Она раскрыла ладонь и тут же придавила пальцем насекомое, оно хотело взвиться вверх, но не успело. Я не сразу смогла рассмотреть, кто замер у нее на ладони, а когда рассмотрела, то тут же засунула руки в фонтан, потому что я ненавидела ос.

Свет проходил сквозь ее крылья, ее ужасная морда с огромными челюстями и черной маской на злых глазах двигалась, а полосатое брюхо дергалось, будто оса хотела потанцевать, но чувства ритма у нее не было.

— Смотри, милая, она не страшная.

— Она страшная! — ответила я. С трудом я отвела взгляд от осы и стала смотреть на свои руки под прозрачной водой, там они казались еще бледнее. По поверхности воды путешествовали лепестки роз. Я не любила цветы, потому что они приманивают ос, но я любила воду, потому что осы боятся воды.

— Воображала, — сказала она.

— Что, Жадина?

— Смотри сюда.

И я посмотрела. Палец ее упирался ровно туда, где сочленялись брюхо и грудь осы. В эту самую точку, которой почти не существует, поэтому и принято говорить — осиная талия. Я увидела молочную каплю, тянущуюся по ее ладони из места, где было осиное жало.

— Ты вырвала ей жало?

— Ты же и сама видишь. Возьми в руки. Она не страшная.

Сестра улыбнулась. Губы у нее были ягодные, такие красивые, что даже смотреть на них было странно. Мы были вместе даже до рожденья и, к тому моменту, еще семь лет. А я так и не привыкла к этой броской, болезненной красоте. Меня удивляло, что она вообще существует, моя сестра.

— Она умрет, — сказала я. — Жадина, ты убила ее.

— Они когда кусают, все равно умирают.

— Нет, это пчелы. Я читала. И ты читала. Просто хочешь мне соврать.

Я много читала и думала, что все могу прочитать. Я посмотрела на осу, ей было больно, и она извивалась, и я протянула руку, хотя отвращение было нестерпимым, потому что я не хотела, чтобы она причиняла кому-то боль. Я смотрела на это и чувствовала оторопь и еще что-то, скорее близкое к переживаниям, которые мы испытываем желая чего-либо, за что себя боимся.

Оса плюхнулась мне на ладонь, попыталась подняться, но не смогла, крылья ее трепетали так слабо, но тем красивее сквозь них лился свет. От этой красоты тошнило, потому что она была болезненной и злой, насильственной. Тогда я впервые поняла — и у сестры такая красота. Не потому, что она хрупкая или чем-то родственна смерти, а потому что точно так же — слишком запретна, чтобы на нее смотреть, и оттого вдвойне прекрасна. Конечно, тогда я подумала не такими ясными, чистыми словами, но ощущение мелькнуло у меня в сознании. Я, завороженная, смотрела на осу понимая, что она не укусит меня, а потом отбросила ее, потому что не хотела, чтобы на моей ладони умерло живое существо.

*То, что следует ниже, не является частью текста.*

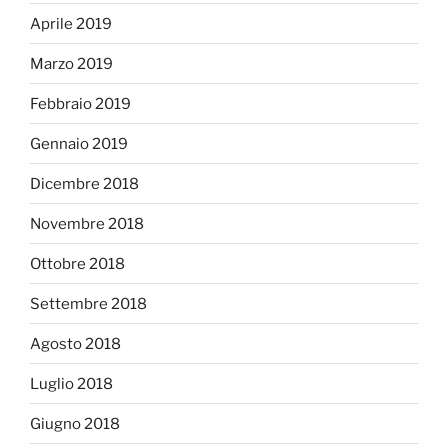
Aprile 2019
Marzo 2019
Febbraio 2019
Gennaio 2019
Dicembre 2018
Novembre 2018
Ottobre 2018
Settembre 2018
Agosto 2018
Luglio 2018
Giugno 2018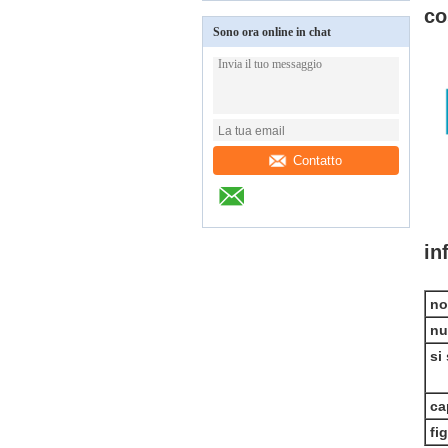
co
Sono ora online in chat
Contatto
in
no
nu
si
ca
fi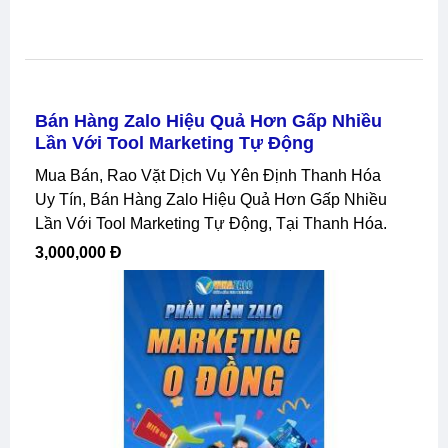
Bán Hàng Zalo Hiệu Quả Hơn Gấp Nhiều
Lần Với Tool Marketing Tự Động
Mua Bán, Rao Vặt Dịch Vụ Yên Định Thanh Hóa
Uy Tín, Bán Hàng Zalo Hiệu Quả Hơn Gấp Nhiều
Lần Với Tool Marketing Tự Động, Tại Thanh Hóa.
3,000,000 Đ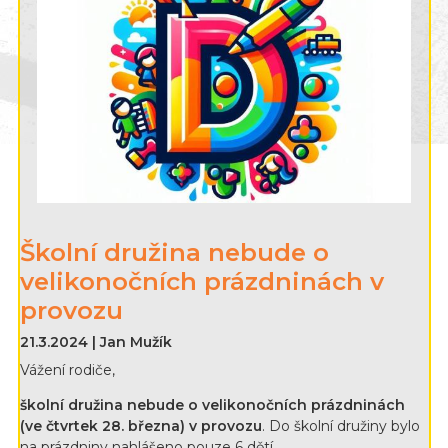
Školní družina nebude o
velikonočních prázdninách v
provozu
21.3.2024 | Jan Mužík
Vážení rodiče,
školní družina nebude o velikonočních prázdninách
(ve čtvrtek 28. března) v provozu
. Do školní družiny bylo
na prázdniny nahlášeno pouze 6 dětí.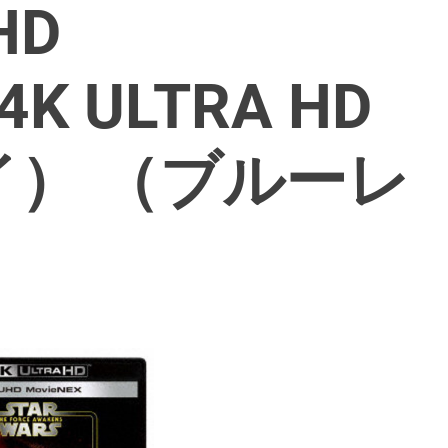
HD
4K ULTRA HD
） （ブルーレ
）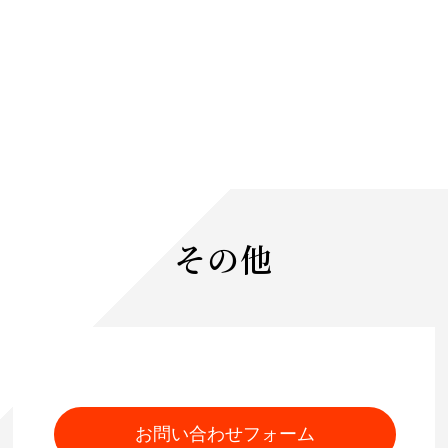
その他
お問い合わせフォーム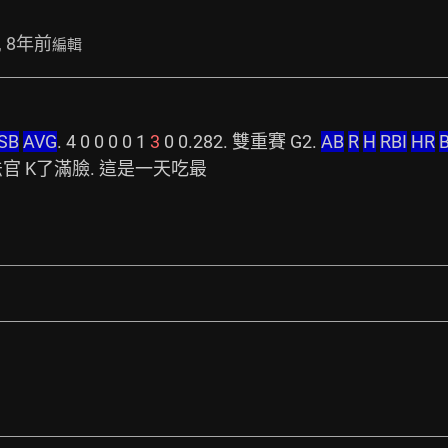
, 8年前
編輯
SB
AVG
. 4 0 0 0 0 1 
3
 0 0.282. 雙重賽 G2. 
AB
R
H
RBI
HR
金法官 K了滿臉. 這是一天吃最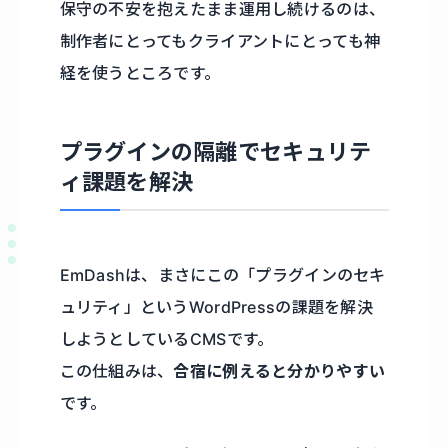
保守の不安を抱えたまま運用し続けるのは、
制作者にとってもクライアントにとっても神
経を使うところです。
プラグインの隔離でセキュリテ
ィ課題を解決
EmDashは、まさにこの「プラグインのセキ
ュリティ」というWordPressの課題を解決
しようとしているCMSです。
この仕組みは、
合宿に例えると分かりやすい
です。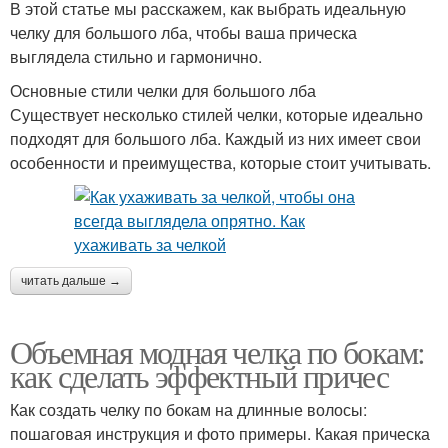
В этой статье мы расскажем, как выбрать идеальную
челку для большого лба, чтобы ваша прическа
выглядела стильно и гармонично.
Основные стили челки для большого лба
Существует несколько стилей челки, которые идеально
подходят для большого лба. Каждый из них имеет свои
особенности и преимущества, которые стоит учитывать.
читать дальше →
Объемная модная челка по бокам:
как сделать эффектный причес
Как создать челку по бокам на длинные волосы:
пошаговая инструкция и фото примеры. Какая прическа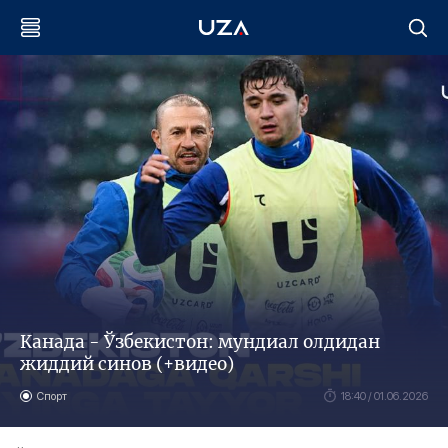
Канада - Ўзбекистон: мундиал олдидан
жиддий синов (+видео)
Спорт
18:40 / 01.06.2026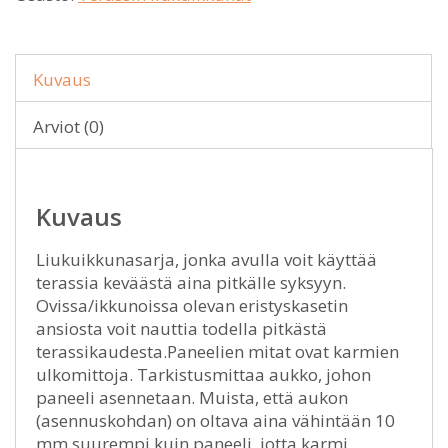
Kuvaus
Arviot (0)
Kuvaus
Liukuikkunasarja, jonka avulla voit käyttää
terassia keväästä aina pitkälle syksyyn.
Ovissa/ikkunoissa olevan eristyskasetin
ansiosta voit nauttia todella pitkästä
terassikaudesta.Paneelien mitat ovat karmien
ulkomittoja. Tarkistusmittaa aukko, johon
paneeli asennetaan. Muista, että aukon
(asennuskohdan) on oltava aina vähintään 10
mm suurempi kuin paneeli, jotta karmi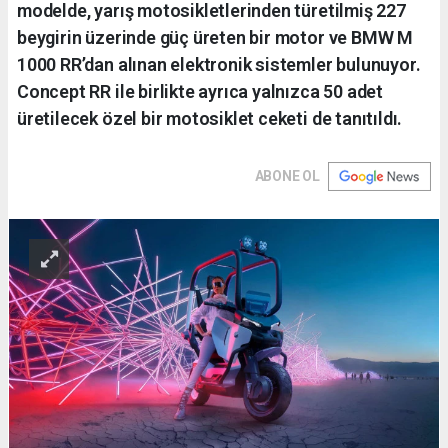
modelde, yarış motosikletlerinden türetilmiş 227
beygirin üzerinde güç üreten bir motor ve BMW M
1000 RR’dan alınan elektronik sistemler bulunuyor.
Concept RR ile birlikte ayrıca yalnızca 50 adet
üretilecek özel bir motosiklet ceketi de tanıtıldı.
ABONE OL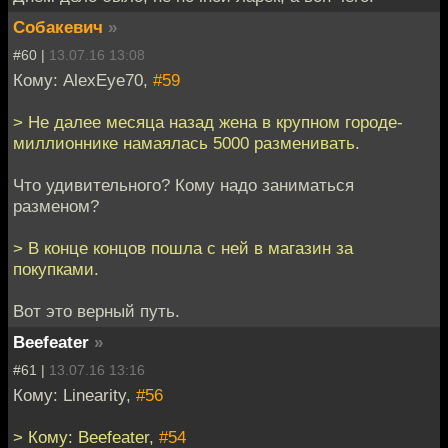
Собакевич
»
#60 |
13.07.16 13:08
Кому: AlexEye70,
#59
> Не далее месяца назад жена в крупном городе-
миллионнике намаялась 5000 разменивать.
Что удивительного? Кому надо заниматься
разменом?
> В конце концов пошла с ней в магазин за
покупками.
Вот это верный путь.
Beefeater
»
#61 |
13.07.16 13:16
Кому: Linearity,
#56
> Кому: Beefeater,
#54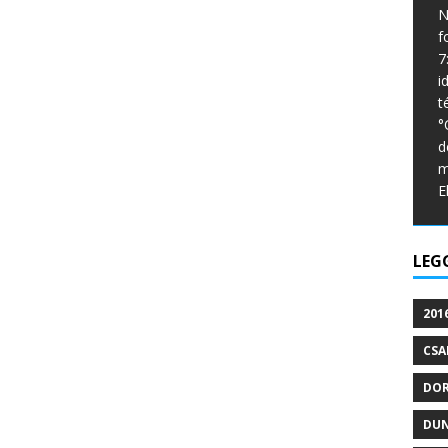
N
f
7
i
t
°
d
m
E
LEG
201
CSA
DO
DU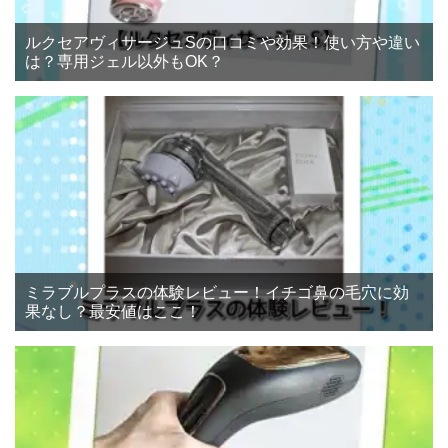
ルクセアヴィサージュSの口コミや効果！使い方や違い
は？専用ジェル以外もOK？
ミラブルプラスの体験レビュー！イチゴ鼻の毛穴に効
果なし？最安値はここ！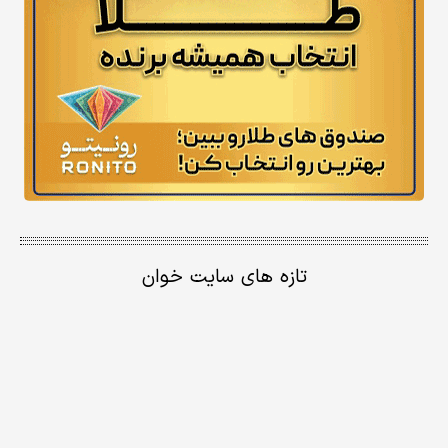
تازه های سایت خوان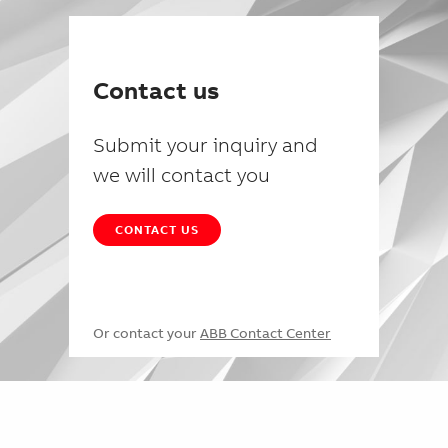
Contact us
Submit your inquiry and
we will contact you
CONTACT US
Or contact your
ABB Contact Center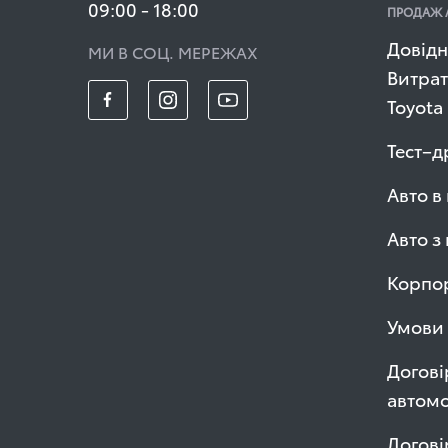
09:00 - 18:00
ПРОДАЖ 
Довідн
МИ В СОЦ. МЕРЕЖАХ
Витрат
Toyota
Тест–д
Авто в
Авто з
Корпор
Умови 
Догові
автомо
Догові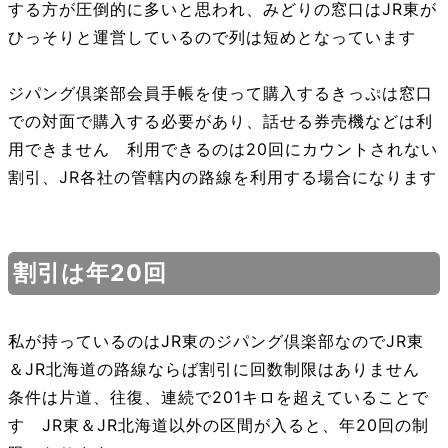
する方が圧倒的に多いと思われ、みどりの窓口はJR東が
ひっそりと運営しているので列は短めとなっています
ジパング倶楽部会員手帳を使って購入するきっぷは窓口
での対面で購入する必要があり、話せる券売機などは利
用できません 利用できるのは20回にカウントされない
割引、JR各社の管轄内の路線を利用する場合になります
割引は年20回
私が持っているのはJR東のジパング倶楽部なのでJR東
＆JR北海道の路線ならば割引に回数制限はありません
条件は片道、往復、連続で201キロを超えていることで
す JR東＆JR北海道以外の区間が入ると、年20回の制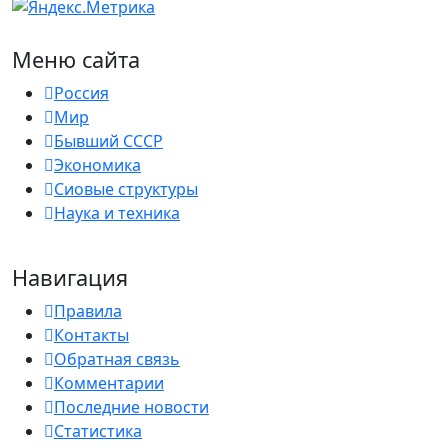
Меню сайта
Россия
Мир
Бывший СССР
Экономика
Сиовые структуры
Наука и техника
Навигация
Правила
Контакты
Обратная связь
Комментарии
Последние новости
Статистика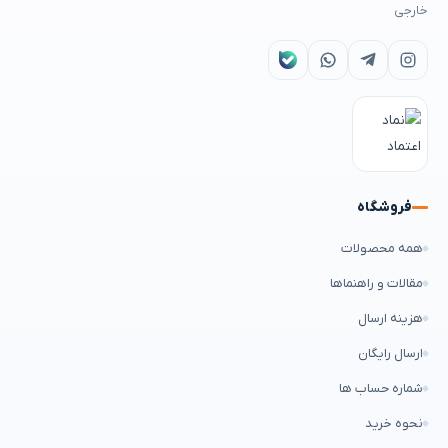
خارجی
فروشگاه
همه محصولات
مقالات و راهنماها
هزینه ارسال
ارسال رایگان
شماره حساب ها
نحوه خرید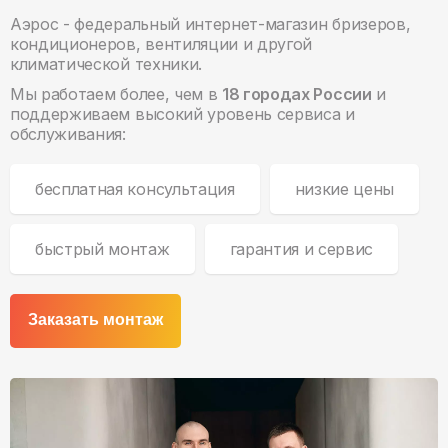
Аэрос - федеральный интернет-магазин бризеров,
кондиционеров, вентиляции и другой
климатической техники.
Мы работаем более, чем в
18 городах России
и
поддерживаем высокий уровень сервиса и
обслуживания:
бесплатная консультация
низкие цены
быстрый монтаж
гарантия и сервис
Заказать монтаж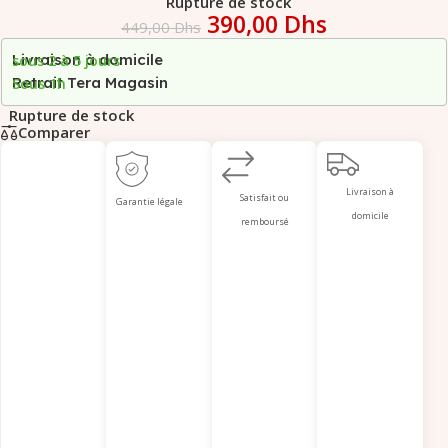
Rupture de stock
390,00
Dhs
449,00
Dhs
Livraison à domicile
sous 2 à 5 jours
Retrait Tera Magasin
Sous 1h
Rupture de stock
Comparer
Livraison à
Satisfait ou
Garantie légale
domicile
remboursé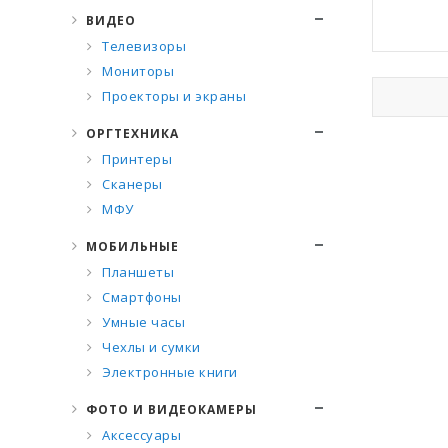
ВИДЕО
Телевизоры
Мониторы
Проекторы и экраны
ОРГТЕХНИКА
Принтеры
Сканеры
МФУ
МОБИЛЬНЫЕ
Планшеты
Смартфоны
Умные часы
Чехлы и сумки
Электронные книги
ФОТО И ВИДЕОКАМЕРЫ
Аксессуары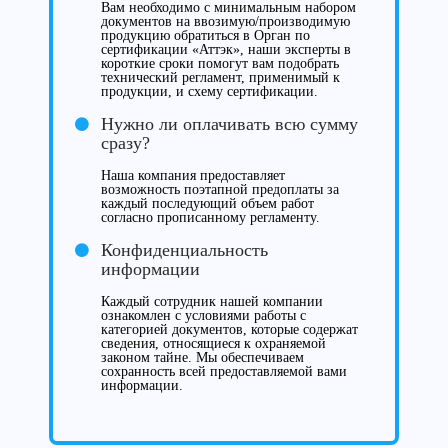
Вам необходимо с минимальным набором
документов на ввозимую/производимую
продукцию обратиться в Орган по
сертификации «Аттэк», наши эксперты в
короткие сроки помогут вам подобрать
технический регламент, применимый к
продукции, и схему сертификации.
Нужно ли оплачивать всю сумму
сразу?
Наша компания предоставляет
возможность поэтапной предоплаты за
каждый последующий объем работ
согласно прописанному регламенту.
Конфиденциальность
информации
Каждый сотрудник нашей компании
ознакомлен с условиями работы с
категорией документов, которые содержат
сведения, относящиеся к охраняемой
законом тайне. Мы обеспечиваем
сохранность всей предоставляемой вами
информации.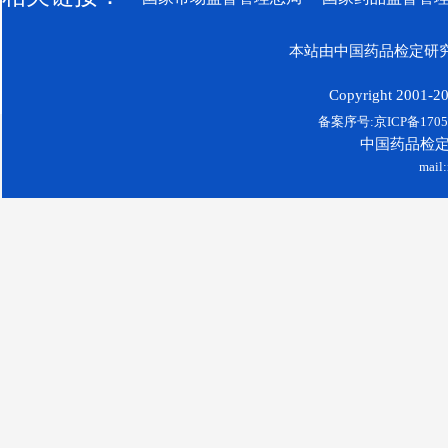
本站由中国药品检定研究
Copyright 2001-200
备案序号:京ICP备17052
中国药品检
mail:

Мне это было противно, хотя и не до конца. Как и все противное, эта идея имела оттенок притяжения, который и заставил меня двинуться так резко. Оса оказалась в фонтане, почти в самом центре, и струя воды ударила ее, уволокла вниз своей силой.

Я хотела снова опустить руки в воду, но где-то там плавала оса, и вся вода была ей осквернена. Мне не стало ее жалко, но я испытала жгучую боль вины. А сестра сказала:

— Видишь. Вовсе не страшно.

— Мерзко.

— Но не страшно, — повторила она, а потом поцеловала меня, и ее теплые губы коснулись моей щеки, и я опять ощутила запах сладких цветов, которые она всегда любила. Ее розовые туфельки с пряжками блестели на солнце, а у меня были голубые, и солнце таяло в них, потому что цвет был тусклый, и их не красил. Но я не завидовала цвету ее туфель и платья, потому что я любила, как выглядят вещи на ней куда больше, чем сама их хотела.

У ее туфелек были золотые пряжки, похожие на крохотные головки цветов, такие схематичные, что у них не было рода. А потом мы услышали голос няни Антонии:

— Санктина! Октавия! Время чая!

Она в ее извечном, в жаркое лето и холодную зиму, наряде — длинной юбке, блузке, застегнутой под горло и пиджаке, сидела на скамейке. Глаза ее под стеклами очков путешествовали от слова к слову, написанным в большой книге, раскрытой на ее коленях. Ей было, наверное, около пятидесяти, но еще не пятьдесят, причем этот возраст продолжался у нее до странного много лет. Она даже приходилась нам какой-то родственницей, хотя никто уже и не помнил, кем именно. И хотя мы называли ее госпожой Антонией, я никогда не могла так о ней думать. Сестра говорила:

— Мы — дочери императора. Она должна говорить: госпожа Санктина и госпожа Октавия.

Но, конечно, сестра никогда не говорила этого громко, потому что Антония была строгой, она могла нас наказывать, как и любых других маленьких девочек наказывали их няни. Антония всегда носила в узкой, длинной сумочке линейку и часы. Она соблюдала порядок во времени и пространстве, но кроме того никогда не упускала случая использовать линейку для того, чтобы нас наказать. И никогда, несмотря на всю ее педантичность, не считала удары, а только секунды, в которые длилось наказание. Так что всякий раз нам везло или не везло получить за один и тот же проступок разное количество ударов линейкой по пальцам.

Антония не была злой. То есть, мы так о ней не думали. Она была строгой и, иногда, придирчивой. Но мы не думали, что она — плохая.

И все-таки мы наслаждались, когда раз в год она на неделю покидала нас и уезжала в свой родной город Эфес. Мы с сестрой фантазировали о том, как мама и папа вдруг запретят ей возвращаться, но у них никогда не было на это причин. И Антония возвращалась, а наша жизнь входила в прежнюю колею, но тем приятнее были ее ежегодные отъезды и слаще их ожидание.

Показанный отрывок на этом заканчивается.